With 1:32 left Sunday night, Odafe Oweh (pronounced “Uh-DAH-fay OH-way”) lined up the inside right of a five-man front for Baltimore, across from KC’s Pro Bowl guard, Joe Thuney. Running back Clyde Edwards-Helaire got the handoff from Mahomes and headed behind right guard. Oweh’s job was to read Thuney and find a way to slither into the backfield to hit Edwards-Helaire. Oweh leaked into a crease to Thuney’s right, and as Thuney lunged to try to get Oweh off-track, Oweh reached his black-gloved right hand out and violently pawed at the ball in Edwards-Helaire’s grasp.
The ball came out.
“When I saw it on the ground,” Oweh told me as the clock neared midnight, “I wasn’t so much surprised as, I don’t know, I just knew I had to get it.” Oweh leaped on the ball, coralled it with his right hand and pulled it in, as Travis Kelce got on top of him and tried to wrangle it free.

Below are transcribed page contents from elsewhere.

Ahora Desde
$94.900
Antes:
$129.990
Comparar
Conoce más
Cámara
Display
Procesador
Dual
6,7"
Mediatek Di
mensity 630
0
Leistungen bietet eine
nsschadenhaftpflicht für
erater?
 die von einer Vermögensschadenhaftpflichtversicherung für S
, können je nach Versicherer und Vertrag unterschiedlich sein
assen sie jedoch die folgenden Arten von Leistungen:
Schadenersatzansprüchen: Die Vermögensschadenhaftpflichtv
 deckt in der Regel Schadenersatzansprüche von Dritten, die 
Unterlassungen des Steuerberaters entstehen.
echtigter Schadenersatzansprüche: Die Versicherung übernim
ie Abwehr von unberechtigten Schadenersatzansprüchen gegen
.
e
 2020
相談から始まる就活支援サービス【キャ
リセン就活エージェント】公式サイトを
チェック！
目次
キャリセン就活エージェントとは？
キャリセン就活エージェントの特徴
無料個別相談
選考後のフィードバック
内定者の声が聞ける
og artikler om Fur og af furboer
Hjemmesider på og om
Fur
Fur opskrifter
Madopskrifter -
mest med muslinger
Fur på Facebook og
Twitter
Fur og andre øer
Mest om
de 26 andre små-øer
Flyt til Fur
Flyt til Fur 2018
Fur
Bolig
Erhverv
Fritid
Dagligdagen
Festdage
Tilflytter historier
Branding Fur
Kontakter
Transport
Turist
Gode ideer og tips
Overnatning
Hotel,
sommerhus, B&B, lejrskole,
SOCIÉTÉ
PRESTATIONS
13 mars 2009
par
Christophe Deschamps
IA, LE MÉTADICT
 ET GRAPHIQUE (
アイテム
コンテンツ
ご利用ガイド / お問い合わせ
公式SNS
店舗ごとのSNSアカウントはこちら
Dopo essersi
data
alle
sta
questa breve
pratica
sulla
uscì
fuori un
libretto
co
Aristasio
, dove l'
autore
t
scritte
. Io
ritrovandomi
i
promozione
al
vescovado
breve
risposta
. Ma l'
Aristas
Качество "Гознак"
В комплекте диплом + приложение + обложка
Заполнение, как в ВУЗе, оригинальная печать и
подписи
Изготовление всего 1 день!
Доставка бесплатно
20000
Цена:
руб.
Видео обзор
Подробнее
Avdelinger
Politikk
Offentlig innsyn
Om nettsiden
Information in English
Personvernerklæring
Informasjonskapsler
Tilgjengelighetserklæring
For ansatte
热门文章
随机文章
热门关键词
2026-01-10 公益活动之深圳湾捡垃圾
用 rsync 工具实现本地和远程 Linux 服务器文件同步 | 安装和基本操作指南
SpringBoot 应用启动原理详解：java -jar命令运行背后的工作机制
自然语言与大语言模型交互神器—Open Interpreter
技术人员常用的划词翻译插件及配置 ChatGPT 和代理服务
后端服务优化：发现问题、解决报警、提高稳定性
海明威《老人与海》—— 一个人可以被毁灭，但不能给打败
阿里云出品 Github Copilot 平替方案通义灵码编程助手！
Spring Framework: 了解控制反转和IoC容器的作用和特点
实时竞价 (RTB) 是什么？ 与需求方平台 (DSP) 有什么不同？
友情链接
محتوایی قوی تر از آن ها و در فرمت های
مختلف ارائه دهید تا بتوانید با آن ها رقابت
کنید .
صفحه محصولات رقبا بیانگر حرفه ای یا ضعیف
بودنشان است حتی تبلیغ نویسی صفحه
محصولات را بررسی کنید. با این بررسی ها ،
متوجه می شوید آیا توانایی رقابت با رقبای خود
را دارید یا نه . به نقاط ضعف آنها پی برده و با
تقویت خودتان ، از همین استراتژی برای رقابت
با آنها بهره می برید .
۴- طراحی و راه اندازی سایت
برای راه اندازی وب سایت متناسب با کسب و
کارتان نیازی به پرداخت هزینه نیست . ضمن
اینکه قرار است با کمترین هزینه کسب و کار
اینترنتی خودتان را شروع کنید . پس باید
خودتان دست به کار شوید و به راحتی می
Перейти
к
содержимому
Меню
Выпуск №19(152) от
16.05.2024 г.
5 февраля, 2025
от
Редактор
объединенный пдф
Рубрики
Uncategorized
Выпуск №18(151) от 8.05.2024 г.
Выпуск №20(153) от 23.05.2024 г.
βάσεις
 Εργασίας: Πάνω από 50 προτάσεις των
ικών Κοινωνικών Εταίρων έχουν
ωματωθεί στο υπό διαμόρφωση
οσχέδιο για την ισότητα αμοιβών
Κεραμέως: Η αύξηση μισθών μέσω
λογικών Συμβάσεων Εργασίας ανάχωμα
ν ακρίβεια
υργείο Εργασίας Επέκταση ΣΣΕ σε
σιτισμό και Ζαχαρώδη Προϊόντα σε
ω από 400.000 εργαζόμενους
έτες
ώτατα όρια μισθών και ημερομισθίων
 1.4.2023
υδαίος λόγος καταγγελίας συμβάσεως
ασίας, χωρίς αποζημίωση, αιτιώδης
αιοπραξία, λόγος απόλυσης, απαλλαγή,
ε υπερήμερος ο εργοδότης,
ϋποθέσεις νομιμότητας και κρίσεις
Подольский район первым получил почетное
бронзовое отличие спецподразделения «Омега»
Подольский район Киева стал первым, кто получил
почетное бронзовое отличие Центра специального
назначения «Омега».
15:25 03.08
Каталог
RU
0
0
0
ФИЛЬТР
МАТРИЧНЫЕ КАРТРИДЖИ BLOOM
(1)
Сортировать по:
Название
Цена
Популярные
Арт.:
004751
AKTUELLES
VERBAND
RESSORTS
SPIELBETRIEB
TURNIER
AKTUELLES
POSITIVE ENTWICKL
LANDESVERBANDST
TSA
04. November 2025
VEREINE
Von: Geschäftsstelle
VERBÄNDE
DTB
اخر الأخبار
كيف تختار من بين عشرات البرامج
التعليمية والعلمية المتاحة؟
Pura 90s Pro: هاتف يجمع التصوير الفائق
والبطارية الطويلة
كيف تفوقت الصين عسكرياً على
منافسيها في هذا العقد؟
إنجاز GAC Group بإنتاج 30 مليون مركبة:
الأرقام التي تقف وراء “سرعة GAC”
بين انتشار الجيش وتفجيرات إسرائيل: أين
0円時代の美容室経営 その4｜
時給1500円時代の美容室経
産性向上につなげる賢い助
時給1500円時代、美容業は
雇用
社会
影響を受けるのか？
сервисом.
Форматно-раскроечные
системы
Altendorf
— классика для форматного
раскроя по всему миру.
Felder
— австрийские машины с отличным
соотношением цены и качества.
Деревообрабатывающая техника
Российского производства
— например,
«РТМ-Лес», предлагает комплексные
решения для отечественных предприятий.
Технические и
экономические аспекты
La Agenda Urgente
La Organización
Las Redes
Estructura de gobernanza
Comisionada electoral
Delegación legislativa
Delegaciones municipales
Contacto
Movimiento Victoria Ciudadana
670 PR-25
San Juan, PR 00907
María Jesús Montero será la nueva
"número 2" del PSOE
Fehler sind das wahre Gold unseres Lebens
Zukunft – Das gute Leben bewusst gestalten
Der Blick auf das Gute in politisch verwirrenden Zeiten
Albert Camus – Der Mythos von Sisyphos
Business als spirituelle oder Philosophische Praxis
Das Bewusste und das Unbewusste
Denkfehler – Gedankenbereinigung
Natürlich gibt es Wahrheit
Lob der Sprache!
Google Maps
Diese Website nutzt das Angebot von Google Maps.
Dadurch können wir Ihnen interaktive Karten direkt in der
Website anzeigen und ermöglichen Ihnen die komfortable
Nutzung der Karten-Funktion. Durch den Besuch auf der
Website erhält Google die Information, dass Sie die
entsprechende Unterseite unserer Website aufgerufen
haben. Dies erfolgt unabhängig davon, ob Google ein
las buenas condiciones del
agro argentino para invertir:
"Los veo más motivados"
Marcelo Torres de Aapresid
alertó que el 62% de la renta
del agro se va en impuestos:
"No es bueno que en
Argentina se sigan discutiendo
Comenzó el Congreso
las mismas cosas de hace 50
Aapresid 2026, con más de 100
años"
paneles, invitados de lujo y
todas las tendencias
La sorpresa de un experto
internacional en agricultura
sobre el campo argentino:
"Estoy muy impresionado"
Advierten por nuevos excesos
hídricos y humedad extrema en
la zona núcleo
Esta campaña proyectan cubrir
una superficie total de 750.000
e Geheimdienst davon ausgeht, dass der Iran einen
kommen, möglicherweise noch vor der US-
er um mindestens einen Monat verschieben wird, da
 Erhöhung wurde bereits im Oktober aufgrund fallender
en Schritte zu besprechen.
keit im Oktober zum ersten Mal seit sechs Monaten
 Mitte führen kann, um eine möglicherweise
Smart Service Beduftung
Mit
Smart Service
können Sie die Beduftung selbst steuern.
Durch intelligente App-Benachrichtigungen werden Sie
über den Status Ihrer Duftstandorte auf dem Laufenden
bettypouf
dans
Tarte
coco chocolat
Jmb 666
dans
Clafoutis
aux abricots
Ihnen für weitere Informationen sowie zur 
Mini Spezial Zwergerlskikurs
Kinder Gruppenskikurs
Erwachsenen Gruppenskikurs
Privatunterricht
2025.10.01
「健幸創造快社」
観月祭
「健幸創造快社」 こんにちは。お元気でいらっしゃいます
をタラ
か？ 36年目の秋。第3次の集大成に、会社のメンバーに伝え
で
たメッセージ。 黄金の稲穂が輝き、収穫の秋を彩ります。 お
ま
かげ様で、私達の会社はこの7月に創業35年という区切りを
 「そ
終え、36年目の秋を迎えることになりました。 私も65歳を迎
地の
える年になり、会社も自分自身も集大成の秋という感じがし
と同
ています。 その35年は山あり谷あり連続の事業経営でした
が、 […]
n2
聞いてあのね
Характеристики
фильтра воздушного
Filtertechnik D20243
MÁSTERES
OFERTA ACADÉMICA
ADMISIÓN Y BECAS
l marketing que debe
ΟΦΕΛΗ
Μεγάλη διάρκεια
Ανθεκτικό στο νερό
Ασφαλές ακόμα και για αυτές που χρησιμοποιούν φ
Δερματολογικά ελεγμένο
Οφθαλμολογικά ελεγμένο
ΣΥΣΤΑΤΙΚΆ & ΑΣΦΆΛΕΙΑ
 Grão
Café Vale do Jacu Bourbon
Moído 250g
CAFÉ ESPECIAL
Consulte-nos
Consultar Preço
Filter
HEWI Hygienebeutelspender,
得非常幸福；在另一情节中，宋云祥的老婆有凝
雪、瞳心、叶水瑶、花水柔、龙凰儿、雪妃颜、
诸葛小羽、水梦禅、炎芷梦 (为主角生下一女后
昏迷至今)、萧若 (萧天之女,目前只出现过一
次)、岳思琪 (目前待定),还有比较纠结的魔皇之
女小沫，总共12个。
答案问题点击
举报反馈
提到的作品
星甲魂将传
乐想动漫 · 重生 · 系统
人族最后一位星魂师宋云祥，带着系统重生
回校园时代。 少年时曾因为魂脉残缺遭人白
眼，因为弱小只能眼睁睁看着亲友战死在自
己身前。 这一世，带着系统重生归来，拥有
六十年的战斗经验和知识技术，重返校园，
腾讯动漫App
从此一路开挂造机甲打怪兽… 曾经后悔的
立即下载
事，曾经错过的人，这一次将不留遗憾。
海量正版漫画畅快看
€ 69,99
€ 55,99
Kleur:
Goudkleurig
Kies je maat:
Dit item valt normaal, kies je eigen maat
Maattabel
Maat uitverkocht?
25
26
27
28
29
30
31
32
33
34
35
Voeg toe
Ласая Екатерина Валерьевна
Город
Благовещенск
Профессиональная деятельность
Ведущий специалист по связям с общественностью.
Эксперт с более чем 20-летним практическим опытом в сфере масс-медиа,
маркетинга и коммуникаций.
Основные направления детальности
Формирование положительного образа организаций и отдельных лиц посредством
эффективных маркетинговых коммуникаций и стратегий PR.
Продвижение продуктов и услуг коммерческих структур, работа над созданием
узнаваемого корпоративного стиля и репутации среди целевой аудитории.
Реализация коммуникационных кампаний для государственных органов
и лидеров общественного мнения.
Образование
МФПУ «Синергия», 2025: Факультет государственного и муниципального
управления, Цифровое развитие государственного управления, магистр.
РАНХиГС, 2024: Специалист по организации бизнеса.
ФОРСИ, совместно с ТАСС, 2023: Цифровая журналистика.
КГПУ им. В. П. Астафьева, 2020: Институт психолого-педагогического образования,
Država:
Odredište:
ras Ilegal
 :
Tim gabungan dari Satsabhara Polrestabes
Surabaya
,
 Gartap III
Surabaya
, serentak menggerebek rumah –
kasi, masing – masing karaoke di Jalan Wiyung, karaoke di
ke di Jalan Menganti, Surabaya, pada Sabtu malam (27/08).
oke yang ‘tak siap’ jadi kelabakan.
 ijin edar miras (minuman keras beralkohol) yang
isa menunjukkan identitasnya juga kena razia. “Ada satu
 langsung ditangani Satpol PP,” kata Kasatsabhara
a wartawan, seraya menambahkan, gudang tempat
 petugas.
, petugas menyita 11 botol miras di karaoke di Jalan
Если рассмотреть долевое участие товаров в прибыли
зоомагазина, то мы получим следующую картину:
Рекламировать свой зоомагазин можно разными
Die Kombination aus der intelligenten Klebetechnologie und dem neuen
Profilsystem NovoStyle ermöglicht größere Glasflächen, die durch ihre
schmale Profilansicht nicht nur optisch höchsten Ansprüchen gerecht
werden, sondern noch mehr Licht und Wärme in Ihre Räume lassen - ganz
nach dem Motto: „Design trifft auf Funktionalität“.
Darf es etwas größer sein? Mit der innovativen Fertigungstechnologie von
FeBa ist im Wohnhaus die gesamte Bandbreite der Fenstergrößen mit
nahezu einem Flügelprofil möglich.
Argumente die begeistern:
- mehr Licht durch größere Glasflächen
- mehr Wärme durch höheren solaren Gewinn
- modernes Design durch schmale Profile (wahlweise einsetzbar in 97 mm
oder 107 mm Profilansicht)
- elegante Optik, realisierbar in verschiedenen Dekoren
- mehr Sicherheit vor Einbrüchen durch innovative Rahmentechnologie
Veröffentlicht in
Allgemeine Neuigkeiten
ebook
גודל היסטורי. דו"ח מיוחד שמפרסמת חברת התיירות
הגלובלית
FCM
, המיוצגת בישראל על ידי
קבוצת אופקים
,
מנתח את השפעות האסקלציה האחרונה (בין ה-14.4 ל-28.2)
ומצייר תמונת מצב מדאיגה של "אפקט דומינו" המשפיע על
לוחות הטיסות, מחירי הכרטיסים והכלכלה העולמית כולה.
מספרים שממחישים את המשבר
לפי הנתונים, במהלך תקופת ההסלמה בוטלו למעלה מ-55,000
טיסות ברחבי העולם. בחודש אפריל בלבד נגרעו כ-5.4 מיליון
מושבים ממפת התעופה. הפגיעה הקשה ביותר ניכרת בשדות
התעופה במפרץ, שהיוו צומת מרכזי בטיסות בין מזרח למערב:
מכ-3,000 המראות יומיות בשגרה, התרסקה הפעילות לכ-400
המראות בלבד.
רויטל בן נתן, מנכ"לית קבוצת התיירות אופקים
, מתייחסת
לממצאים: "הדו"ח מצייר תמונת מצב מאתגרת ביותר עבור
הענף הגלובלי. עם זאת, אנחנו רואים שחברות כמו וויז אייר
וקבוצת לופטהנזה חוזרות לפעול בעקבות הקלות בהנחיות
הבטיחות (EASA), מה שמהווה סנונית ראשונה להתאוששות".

Baltimore ball. Oweh got up, sprinted to the end zone, posed with his new family and felt incredible when one of his teammates yelled at him, “YOU SAVED THE GAME!”
“So exhilarating!” Oweh told me.
More drama followed—I’ll get to that later—but you know the good part. And there’s this, from a man who just started playing football five years ago but knew exactly what this moment meant, a man who came to Baltimore from a draft choice Kansas City owned a week before the draft.
Odafe Oweh said from the Ravens’ locker room: “This moment will be burned into my brain for the rest of my life.”